**TASK MATERIAL**.

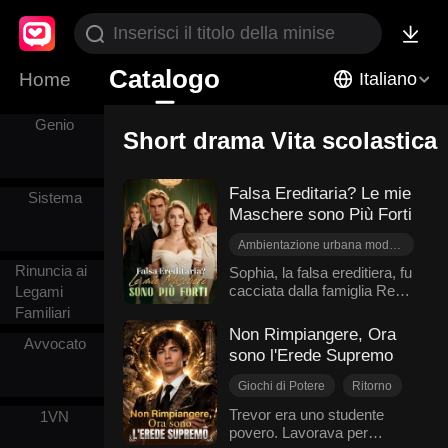
Amore tra
capelli
Catalogo
Home
Italiano
d'argento
Genio
Short drama Vita scolastica
Falsa Ereditaria? Le mie
Sistema
Maschere sono Più Forti
Ambientazione urbana moderna
Faida Familiare
Rinuncia ai
Sophia, la falsa ereditiera, fu
cacciata dalla famiglia Reed.
Legami
Identità Nascoste
Poi salvò Sebastian, il
Familiari
Storia centrata sulla donna
principe più inavvicinabile
Non Rimpiangere, Ora
Vita scolastica
Avvocato
della città, da un veleno
sono l'Erede Supremo
Rivoluzione delle Sorti
mortale. E fu subito
reclamata dagli Hart, la sua
Giochi di Potere
Ritorno
vera famiglia. Ma il suo
Vita scolastica
Trevor era uno studente
1VN
ritorno scatenò la guerra con
povero. Lavorava per
Nascondere l'identità
Chloe, la sorella adottiva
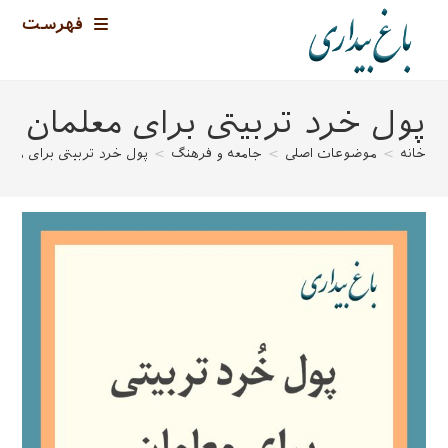
رش
فهرست
ه
حتوا
پول خرد تربیتی برای معلمان
خانه
>
موضوعات اصلی
>
جامعه و فرهنگ
>
پول خرد تربیتی برای معلم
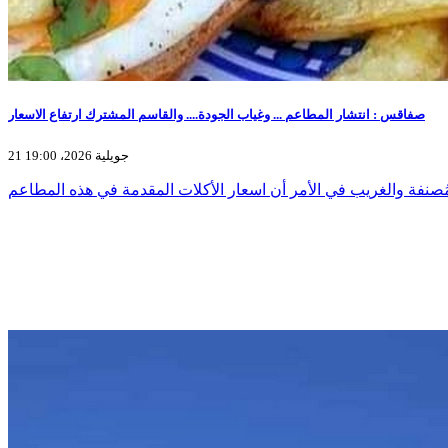
صفاقس : انتشار المطاعم ... وغياب الجودة.... والقاسم المشترك ارتفاع الاسعار
21 جويلية 2026، 19:00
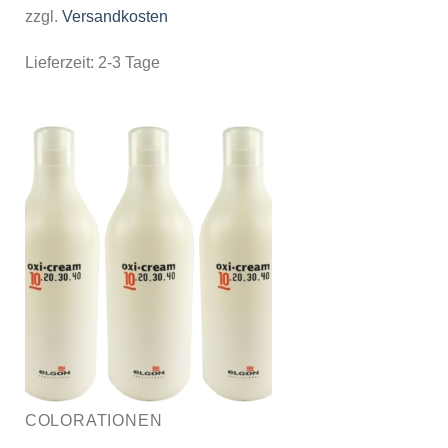
zzgl.
Versandkosten
Lieferzeit:
2-3 Tage
COLORATIONEN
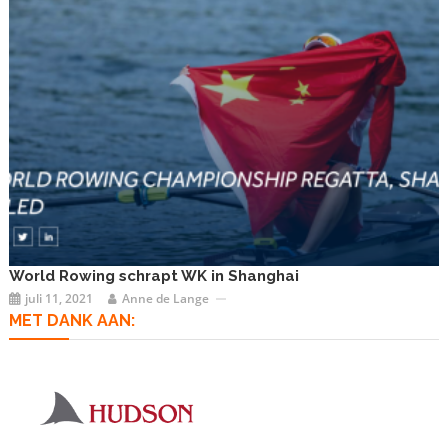
World Rowing schrapt WK in Shanghai
juli 11, 2021
Anne de Lange
MET DANK AAN:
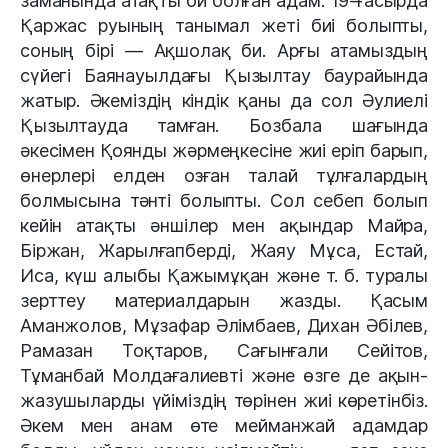
заманында атақты би болған адам. 19-ғасырда
Қаржас руының танымал жеті биі болыпты,
соның бірі — Ақшолақ би. Арғы атамыздың
сүйегі Баянауылдағы Қызылтау баурайында
жатыр. Әкеміздің кіндік қаны да сол Әулиелі
Қызылтауда тамған. Бозбала шағында
әкесімен Қоянды жәрмеңкесіне жиі еріп барып,
өнерлері елден озған талай тұлғалардың
болмысына тәнті болыпты. Сол себеп болып
кейін атақты әншілер мен ақындар Майра,
Біржан, Жарылғапберді, Жаяу Мұса, Естай,
Иса, күш алыбы Қажымұқан және т. б. туралы
зерттеу материалдарын жазды. Қасым
Аманжолов, Мұзафар Әлімбаев, Дихан Әбілев,
Рамазан Тоқтаров, Сағынғали Сейітов,
Тұманбай Молдағалиевті және өзге де ақын-
жазушыларды үйіміздің төрінен жиі көретінбіз.
Әкем мен анам өте мейманжай адамдар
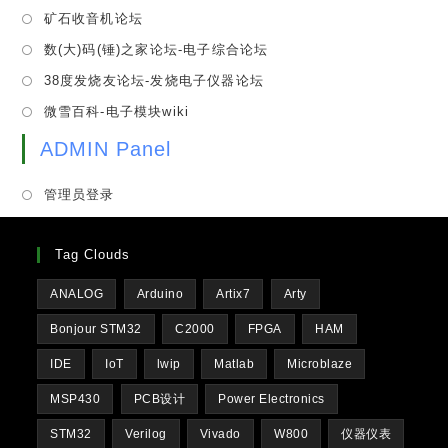
in
tab
Opens
矿石收音机论坛
new
a
in
tab
Opens
数(大)码(锤)之家论坛-电子综合论坛
new
a
in
tab
Opens
38度发烧友论坛-发烧电子仪器论坛
new
a
in
tab
Opens
微雪百科-电子模块wiki
new
a
in
tab
new
ADMIN Panel
a
tab
new
管理员登录
tab
Tag Clouds
ANALOG
Arduino
Artix7
Arty
Bonjour STM32
C2000
FPGA
HAM
IDE
IoT
lwip
Matlab
Microblaze
MSP430
PCB设计
Power Electronics
STM32
Verilog
Vivado
W800
仪器仪表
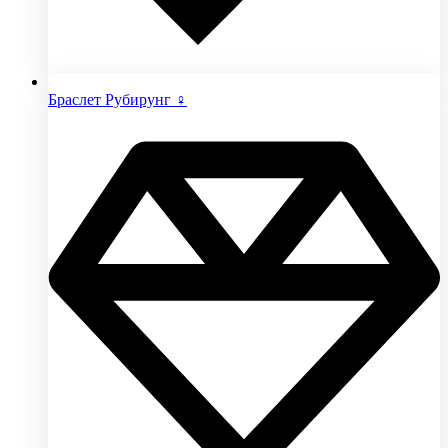
Браслет Рубирунг ♀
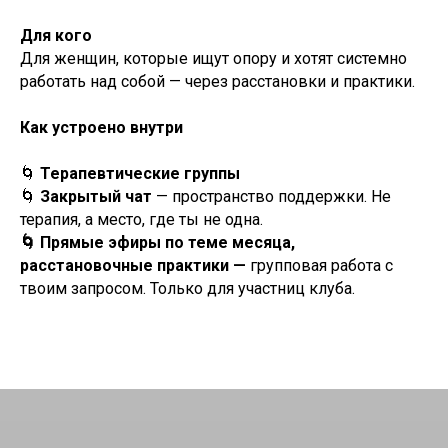
Для кого
Для женщин, которые ищут опору и хотят системно
работать над собой — через расстановки и практики.
Как устроено внутри
🌀
Терапевтические группы
🌀
Закрытый чат
— пространство поддержки. Не
терапия, а место, где ты не одна.
🌀 Прямые эфиры по теме месяца,
расстановочные практики —
групповая работа с
твоим запросом. Только для участниц клуба.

**ACTIVITY**. Set down exactly, and only, the lines from the one holding "World Rowing schrapt WK in Shanghai" to the end of the records above, leaving every picture out.

**RESULT FOR THIS EXERCISE**.
World Rowing schrapt WK in Shanghai
juli 11, 2021
Anne de Lange
MET DANK AAN:
заманында атақты би болған адам. 19-ғасырда
Қаржас руының танымал жеті биі болыпты,
соның бірі — Ақшолақ би. Арғы атамыздың
сүйегі Баянауылдағы Қызылтау баурайында
жатыр. Әкеміздің кіндік қаны да сол Әулиелі
Қызылтауда тамған. Бозбала шағында
әкесімен Қоянды жәрмеңкесіне жиі еріп барып,
өнерлері елден озған талай тұлғалардың
болмысына тәнті болыпты. Сол себеп болып
кейін атақты әншілер мен ақындар Майра,
Біржан, Жарылғапберді, Жаяу Мұса, Естай,
Иса, күш алыбы Қажымұқан және т. б. туралы
зерттеу материалдарын жазды. Қасым
Аманжолов, Мұзафар Әлімбаев, Дихан Әбілев,
Рамазан Тоқтаров, Сағынғали Сейітов,
Тұманбай Молдағалиевті және өзге де ақын-
жазушыларды үйіміздің төрінен жиі көретінбіз.
Әкем мен анам өте мейманжай адамдар
in
tab
Opens
矿石收音机论坛
new
a
in
tab
Opens
数(大)码(锤)之家论坛-电子综合论坛
new
a
in
tab
Opens
38度发烧友论坛-发烧电子仪器论坛
new
a
in
tab
Opens
微雪百科-电子模块wiki
new
a
in
tab
new
ADMIN Panel
a
tab
new
管理员登录
tab
Tag Clouds
ANALOG
Arduino
Artix7
Arty
Bonjour STM32
C2000
FPGA
HAM
IDE
IoT
lwip
Matlab
Microblaze
MSP430
PCB设计
Power Electronics
STM32
Verilog
Vivado
W800
仪器仪表
Браслет Рубирунг ♀
Для кого
Для женщин, которые ищут опору и хотят системно
работать над собой — через расстановки и практики.
Как устроено внутри
🌀
Терапевтические группы
🌀
Закрытый чат
— пространство поддержки. Не
терапия, а место, где ты не одна.
🌀 Прямые эфиры по теме месяца,
расстановочные практики —
групповая работа с
твоим запросом. Только для участниц клуба.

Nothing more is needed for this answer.